Companies with a turnover of less than HUF 12 million per year are exempt from VAT registration.
Companies in Hungary do not pay VAT on goods and services delivered to another VAT-registered company in Hungary or the EU.
An American citizen becomes a tax resident in Hungary if they spend at least 183 days in the country within a given tax year or if their centre of vital interests is in Hungary. Therefore, taxes for Americans in Hungary may include a 15% personal income tax on their worldwide income if they are considered tax residents in Hungary.
Other potential taxes include VAT on purchases, capital gains tax on the sale of property or investments, and social security contributions, depending on their employment situation.
Note that the US and Hungary no longer have a double taxation agreement. Thus, Americans in Hungary may face double taxation, impacting income sources like wages and dividends. This could also impact American companies’ tax liabilities in both countries.

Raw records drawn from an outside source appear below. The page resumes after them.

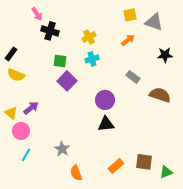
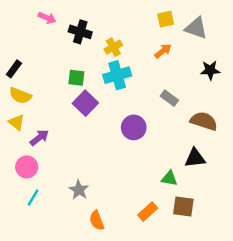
pink arrow: (37, 14) -> (47, 18), turned -32
black cross: (50, 31) -> (80, 32), moved
cyan cross: (92, 59) -> (117, 75), size x1.5
yellow triangle: (11, 113) -> (16, 122), moved
black triangle: (106, 124) -> (195, 158), moved
green triangle: (166, 172) -> (169, 178), moved, turned 32

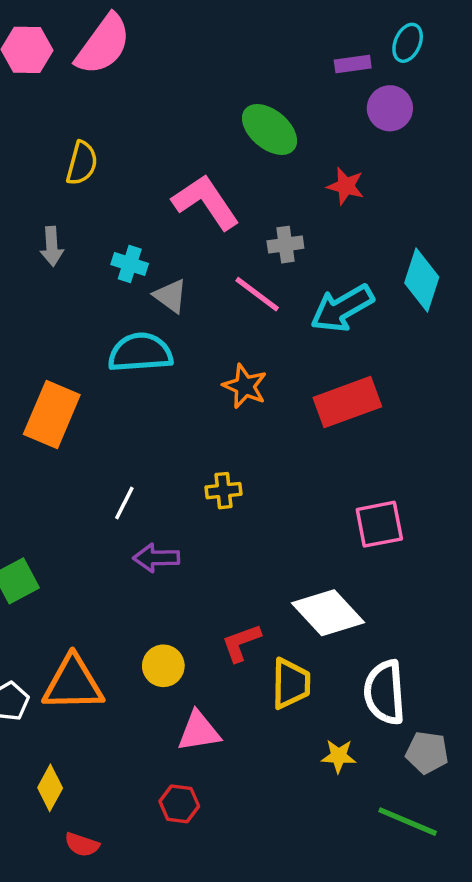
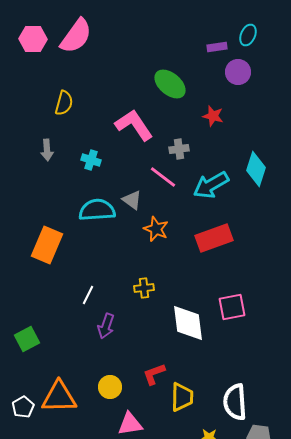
gray triangle: (170, 296) -> (132, 200), moved
purple arrow: (156, 558) -> (106, 326), turned -70
white diamond: (328, 613) -> (188, 323), moved, turned 36

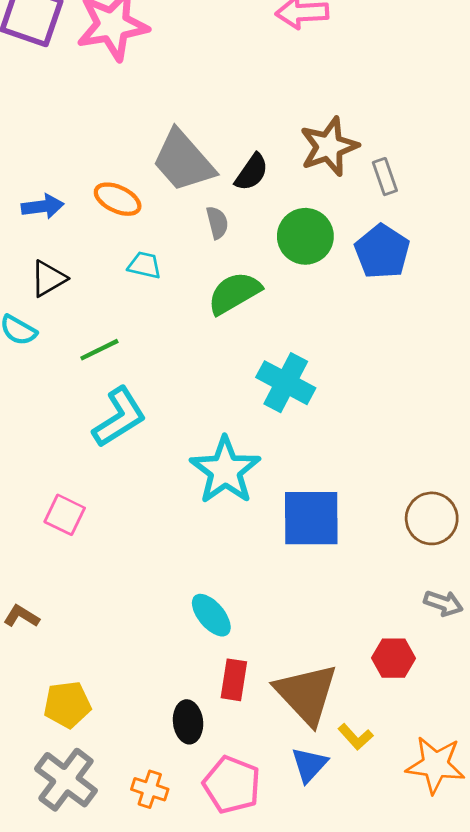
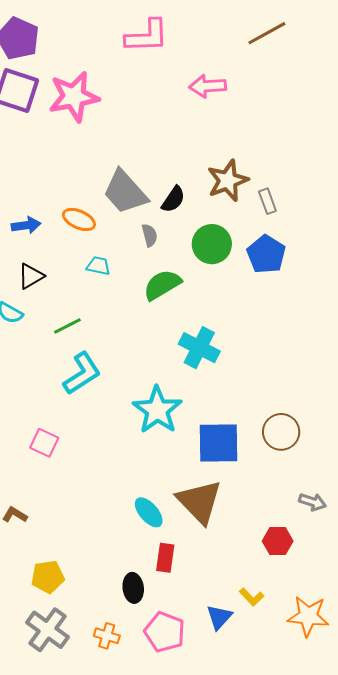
brown circle: (432, 518) -> (281, 432), moved
brown triangle: (306, 694) -> (199, 502), moved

Dual citizens of the US and Hungary are subject to tax laws in both countries. The US taxes its citizens on their worldwide income regardless of where they reside, while Hungary taxes its residents on their worldwide income. Additionally, the US and Hungary do not have a taxation treaty.
Thus, US citizens residing or doing business in Hungary are taxed per local law. However, this also means eligibility for favourable Hungarian tax regimes, benefits, and allowances.
Personal income tax, which is levied at a flat rate of 15%.